Principle:Apache Hudi Clustering Execution
| Knowledge Sources | |
|---|---|
| Domains | Data_Lake, Data_Layout_Optimization |
| Last Updated | 2026-02-08 00:00 GMT |
Overview
Reading existing data files from a clustering group, optionally sorting the records, and rewriting them into new optimally-sized data files.
Description
The clustering execution phase is the core data processing step of the clustering workflow. It receives a ClusteringPlanEvent describing a group of file slices to rewrite, reads all records from those files, optionally sorts them, and writes them out as new files using the bulk insert path.
The execution follows a read-transform-write pattern:
- Read phase: For each clustering operation in the group, read the records. Two paths exist:
- Base files only: When the file slices contain no log files (common in COW tables), the operator reads directly from Parquet base files using
HoodieRowDataParquetReader. This is the fast path. - Base files with log files: When delta log files exist (MOR tables), the operator uses
HoodieFileGroupReaderto merge base file records with log file updates, producing the latest version of each record.
- Base files only: When the file slices contain no log files (common in COW tables), the operator reads directly from Parquet base files using
- Sort phase (optional): If sort columns are configured, records are fed into a
BinaryExternalSorterthat performs an external merge sort using Flink's managed memory. The sorter spills to disk when memory is exhausted, making it suitable for large file groups. - Write phase: Records (sorted or unsorted) are written using
BulkInsertWriterHelper, which creates new Parquet files respecting the configured maximum file size. The writer producesWriteStatusobjects describing the newly created files.

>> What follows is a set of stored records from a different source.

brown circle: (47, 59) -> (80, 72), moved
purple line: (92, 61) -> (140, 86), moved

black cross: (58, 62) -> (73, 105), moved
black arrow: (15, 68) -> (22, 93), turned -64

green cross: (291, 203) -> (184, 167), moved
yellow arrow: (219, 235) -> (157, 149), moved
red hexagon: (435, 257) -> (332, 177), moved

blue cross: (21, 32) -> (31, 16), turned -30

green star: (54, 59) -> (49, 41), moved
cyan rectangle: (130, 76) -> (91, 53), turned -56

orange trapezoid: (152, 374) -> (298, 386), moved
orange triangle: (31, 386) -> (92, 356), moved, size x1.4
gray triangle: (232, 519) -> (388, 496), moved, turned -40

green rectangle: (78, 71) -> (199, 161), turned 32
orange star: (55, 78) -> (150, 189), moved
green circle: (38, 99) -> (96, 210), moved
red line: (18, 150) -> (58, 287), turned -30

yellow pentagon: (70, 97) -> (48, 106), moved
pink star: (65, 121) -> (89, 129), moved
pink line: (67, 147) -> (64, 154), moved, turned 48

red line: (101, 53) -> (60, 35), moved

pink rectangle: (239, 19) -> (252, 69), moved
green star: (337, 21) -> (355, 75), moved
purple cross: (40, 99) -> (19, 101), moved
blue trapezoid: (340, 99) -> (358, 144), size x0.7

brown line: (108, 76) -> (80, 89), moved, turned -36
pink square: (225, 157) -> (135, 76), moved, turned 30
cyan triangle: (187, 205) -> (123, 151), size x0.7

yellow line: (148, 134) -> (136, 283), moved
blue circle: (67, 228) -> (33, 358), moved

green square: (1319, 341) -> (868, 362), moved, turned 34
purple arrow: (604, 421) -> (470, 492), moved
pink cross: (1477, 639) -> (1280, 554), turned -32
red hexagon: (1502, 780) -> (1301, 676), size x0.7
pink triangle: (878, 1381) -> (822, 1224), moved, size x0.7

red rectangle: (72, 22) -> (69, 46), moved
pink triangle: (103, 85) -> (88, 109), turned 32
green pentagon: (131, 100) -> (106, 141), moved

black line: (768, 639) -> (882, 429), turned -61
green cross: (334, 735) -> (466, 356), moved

The output is a ClusteringCommitEvent containing the list of write statuses for the downstream commit operator.
Usage
This principle applies in two execution contexts:
- Inline (streaming) clustering: The
ClusteringOperatorruns as a Flink operator in the streaming pipeline. It can execute clustering either synchronously (blocking checkpoint barriers) or asynchronously (using a dedicated executor thread). - Offline (batch) clustering: The
HoodieFlinkClusteringJobconstructs a batch Flink pipeline with theClusteringOperator. It supports parallelism configuration to control how many clustering groups are processed concurrently.
The execution is designed to be scalable: input events are shuffled across parallel operator instances, so each instance handles a subset of the clustering groups independently.
Theoretical Basis
The clustering execution implements a file group rewrite operation. The goal is to take N input files and produce M output files where M is typically smaller than N (many small files consolidated into fewer larger files) and the data is optionally sorted.
FUNCTION executeClustering(event):
operations = event.clusteringGroupInfo.operations
instantTime = event.clusteringInstantTime
// Phase 1: Read
IF any operation has delta log files:
iterator = mergeReadWithLogs(operations, instantTime)
ELSE:
iterator = directReadBaseFiles(operations)
// Phase 2: Optional Sort
IF sortClusteringEnabled:
sorter = new BinaryExternalSorter(managedMemory)
FOR EACH record IN iterator:
sorter.write(toBinaryRow(record))
iterator = sorter.getIterator()
// Phase 3: Write
writer = new BulkInsertWriterHelper(instantTime, targetFileSize)
FOR EACH record IN iterator:
writer.write(record)
writeStatuses = writer.getWriteStatuses()
EMIT ClusteringCommitEvent(instantTime, fileIds, writeStatuses)
The external sort uses a tournament tree merge sort algorithm:
- Records are written to an in-memory buffer backed by Flink's managed memory pool.
- When the buffer is full, it is sorted and spilled to disk as a sorted run.
- After all records are processed, sorted runs are merged using a priority queue (tournament tree).
- The result is a fully sorted stream of records consumed by the writer.
This approach provides bounded memory usage while supporting arbitrarily large file groups.